[Interest] Serial port / Bluetooth port to Android

Alex Blasche alexander.blasche at qt.io
Wed Aug 30 08:21:43 CEST 2017



> -----Original Message-----
> From: Murphy, Sean [mailto:smurphy at walbro.com]
> Sent: Tuesday, 29 August 2017 17:16
> To: Alex Blasche <alexander.blasche at qt.io>; interest at qt-project.org
> Subject: RE: Serial port / Bluetooth port to Android
> 
> > > On the Android device, we really only care about connected to the
> > > external device via Bluetooth. But does this same behavior, where
> > > Bluetooth looks like a serial device, exist under Android and I can
> > > still use QSerialPort? Or do I need some other device (i.e.
> QBluetoothSocket)?
> >
> > You have to use QBluetoothSocket. There is no other choice. At the end
> > of the day both interfaces are derived from QIODevice. "Merely" the
> > path to your QIoDevice is different.
> 
> Thanks for the response.
> 
> Is this just a difference of Android vs. Windows that our external BT device
> doesn't show up as a serial device under Android like it does under Windows?

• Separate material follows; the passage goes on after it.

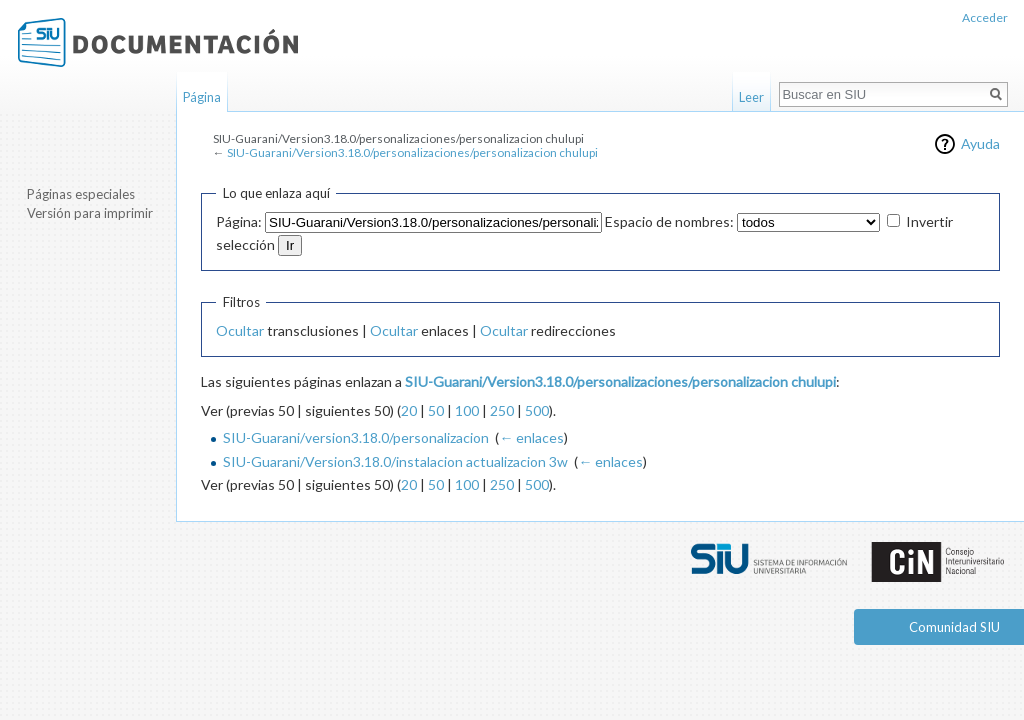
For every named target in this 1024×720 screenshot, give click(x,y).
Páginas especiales (81, 194)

The Android way of working is the same for Bluez/Linux (although with rfcomm you can achieve the same), WinRT and the Apple platforms. 

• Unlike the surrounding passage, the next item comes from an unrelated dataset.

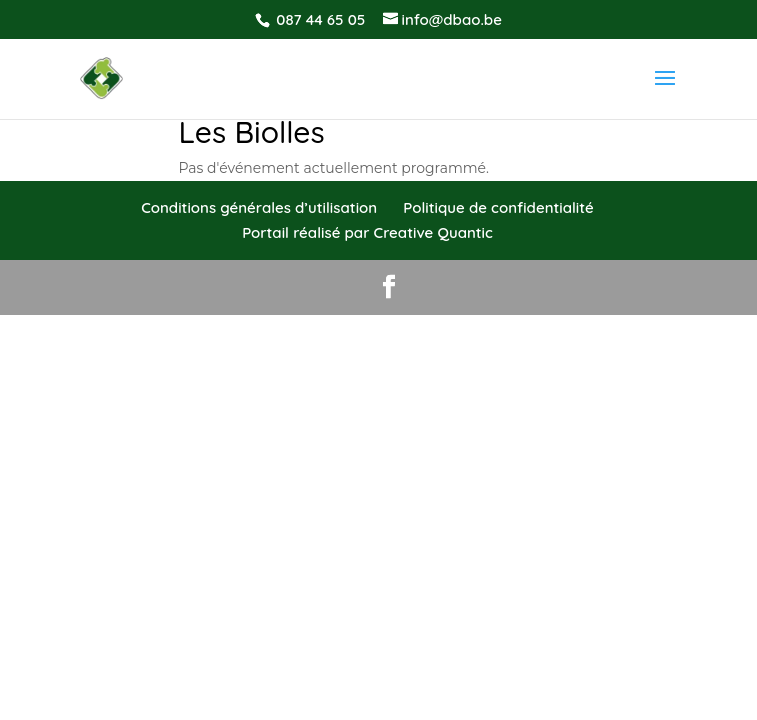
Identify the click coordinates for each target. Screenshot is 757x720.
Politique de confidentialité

> I don't think it will be a huge deal to rewrite, but 4 years ago when I started
> writing the affected class we were "only ever going to run this application on
> Windows using a USB to Serial adapter". So back then I created a class that
> inherits from QSerialPort and started coding. I think based on what you're saying
> about needing QBluetoothSocket under Android, and to make it more flexible in
> general, I should probably just change that class to inherit from QObject and
> take a
> QIODevice* so that I can swap out QSerialPort, QBluetoothSocket, or even
> QTcpSocket if needed?

Your suggestion sound like a reasonable approach. However please be aware that although most of the QIODevice instances in Qt have a common interface there are slight differences anyway. One might not support buffered reads, the next may have a different spin on what's a proper line read etc. It's not the end of the world but you want to make sure to test your code with all the various QIODevice types.